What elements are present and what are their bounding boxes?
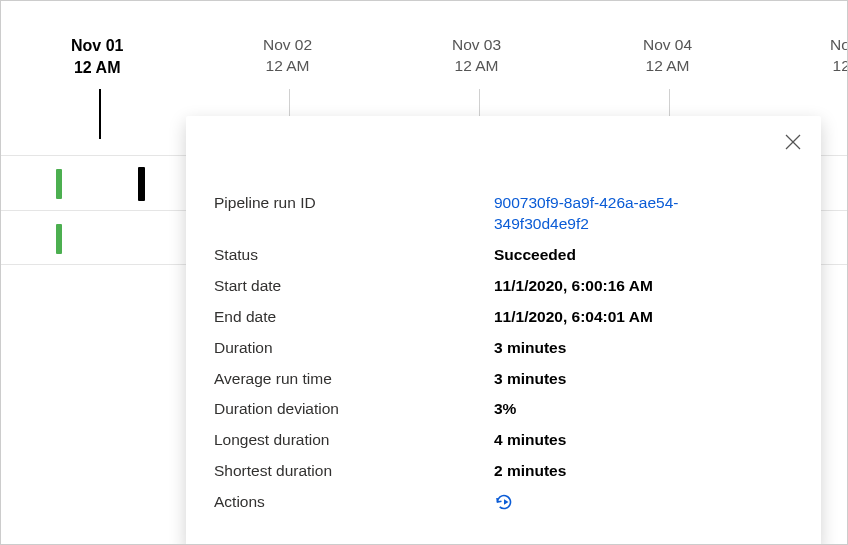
row-shortest: Shortest duration 2 minutes xyxy=(214,456,793,487)
value: 2 minutes xyxy=(494,461,793,482)
label: Longest duration xyxy=(214,430,494,451)
rerun-icon[interactable] xyxy=(494,492,514,512)
run-bar-success[interactable] xyxy=(56,224,62,254)
axis-label: Nov 04 12 AM xyxy=(643,35,692,77)
run-id-link[interactable]: 900730f9-8a9f-426a-ae54- 349f30d4e9f2 xyxy=(494,193,793,235)
row-actions: Actions xyxy=(214,487,793,523)
row-status: Status Succeeded xyxy=(214,240,793,271)
label: Status xyxy=(214,245,494,266)
row-duration-dev: Duration deviation 3% xyxy=(214,394,793,425)
label: Pipeline run ID xyxy=(214,193,494,214)
row-run-id: Pipeline run ID 900730f9-8a9f-426a-ae54-… xyxy=(214,188,793,240)
svg-marker-2 xyxy=(504,499,509,505)
row-longest: Longest duration 4 minutes xyxy=(214,425,793,456)
row-end-date: End date 11/1/2020, 6:04:01 AM xyxy=(214,302,793,333)
actions-cell xyxy=(494,492,793,518)
axis-label: Nov 01 12 AM xyxy=(71,35,123,78)
value: Succeeded xyxy=(494,245,793,266)
label: Duration deviation xyxy=(214,399,494,420)
label: Actions xyxy=(214,492,494,513)
row-duration: Duration 3 minutes xyxy=(214,333,793,364)
value: 4 minutes xyxy=(494,430,793,451)
value: 11/1/2020, 6:00:16 AM xyxy=(494,276,793,297)
row-start-date: Start date 11/1/2020, 6:00:16 AM xyxy=(214,271,793,302)
label: Start date xyxy=(214,276,494,297)
axis-label: Nov 03 12 AM xyxy=(452,35,501,77)
label: Duration xyxy=(214,338,494,359)
axis-label: Nov 02 12 AM xyxy=(263,35,312,77)
run-bar-selected[interactable] xyxy=(138,167,145,201)
run-details-popover: Pipeline run ID 900730f9-8a9f-426a-ae54-… xyxy=(186,116,821,545)
axis-tick-active xyxy=(99,89,101,139)
run-bar-success[interactable] xyxy=(56,169,62,199)
gantt-view: Nov 01 12 AM Nov 02 12 AM Nov 03 12 AM N… xyxy=(0,0,848,545)
axis-label: Nov 05 12 AM xyxy=(830,35,848,77)
details-table: Pipeline run ID 900730f9-8a9f-426a-ae54-… xyxy=(214,188,793,523)
close-icon[interactable] xyxy=(779,128,807,156)
value: 3 minutes xyxy=(494,369,793,390)
label: Average run time xyxy=(214,369,494,390)
row-avg-run: Average run time 3 minutes xyxy=(214,364,793,395)
label: Shortest duration xyxy=(214,461,494,482)
label: End date xyxy=(214,307,494,328)
value: 3% xyxy=(494,399,793,420)
value: 3 minutes xyxy=(494,338,793,359)
timeline-axis: Nov 01 12 AM Nov 02 12 AM Nov 03 12 AM N… xyxy=(1,35,847,90)
value: 11/1/2020, 6:04:01 AM xyxy=(494,307,793,328)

=-=-=-=-=

The problem:
Please print the data above once more, exactly as it appears, with no pictures.

Output for this exercise:
What elements are present and what are their bounding boxes?
row-shortest: Shortest duration 2 minutes xyxy=(214,456,793,487)
value: 2 minutes xyxy=(494,461,793,482)
label: Longest duration xyxy=(214,430,494,451)
rerun-icon[interactable] xyxy=(494,492,514,512)
run-bar-success[interactable] xyxy=(56,224,62,254)
axis-label: Nov 04 12 AM xyxy=(643,35,692,77)
run-id-link[interactable]: 900730f9-8a9f-426a-ae54- 349f30d4e9f2 xyxy=(494,193,793,235)
row-actions: Actions xyxy=(214,487,793,523)
row-status: Status Succeeded xyxy=(214,240,793,271)
label: Status xyxy=(214,245,494,266)
row-duration-dev: Duration deviation 3% xyxy=(214,394,793,425)
label: Pipeline run ID xyxy=(214,193,494,214)
row-run-id: Pipeline run ID 900730f9-8a9f-426a-ae54-… xyxy=(214,188,793,240)
svg-marker-2 xyxy=(504,499,509,505)
row-longest: Longest duration 4 minutes xyxy=(214,425,793,456)
row-end-date: End date 11/1/2020, 6:04:01 AM xyxy=(214,302,793,333)
actions-cell xyxy=(494,492,793,518)
axis-label: Nov 01 12 AM xyxy=(71,35,123,78)
value: Succeeded xyxy=(494,245,793,266)
label: Duration deviation xyxy=(214,399,494,420)
label: Actions xyxy=(214,492,494,513)
row-duration: Duration 3 minutes xyxy=(214,333,793,364)
value: 4 minutes xyxy=(494,430,793,451)
value: 11/1/2020, 6:00:16 AM xyxy=(494,276,793,297)
row-start-date: Start date 11/1/2020, 6:00:16 AM xyxy=(214,271,793,302)
label: Start date xyxy=(214,276,494,297)
axis-label: Nov 03 12 AM xyxy=(452,35,501,77)
label: Duration xyxy=(214,338,494,359)
axis-label: Nov 02 12 AM xyxy=(263,35,312,77)
run-bar-selected[interactable] xyxy=(138,167,145,201)
run-details-popover: Pipeline run ID 900730f9-8a9f-426a-ae54-… xyxy=(186,116,821,545)
axis-tick-active xyxy=(99,89,101,139)
run-bar-success[interactable] xyxy=(56,169,62,199)
gantt-view: Nov 01 12 AM Nov 02 12 AM Nov 03 12 AM N… xyxy=(0,0,848,545)
axis-label: Nov 05 12 AM xyxy=(830,35,848,77)
details-table: Pipeline run ID 900730f9-8a9f-426a-ae54-… xyxy=(214,188,793,523)
close-icon[interactable] xyxy=(779,128,807,156)
value: 3 minutes xyxy=(494,369,793,390)
label: Average run time xyxy=(214,369,494,390)
row-avg-run: Average run time 3 minutes xyxy=(214,364,793,395)
label: Shortest duration xyxy=(214,461,494,482)
label: End date xyxy=(214,307,494,328)
value: 3% xyxy=(494,399,793,420)
value: 3 minutes xyxy=(494,338,793,359)
timeline-axis: Nov 01 12 AM Nov 02 12 AM Nov 03 12 AM N… xyxy=(1,35,847,90)
value: 11/1/2020, 6:04:01 AM xyxy=(494,307,793,328)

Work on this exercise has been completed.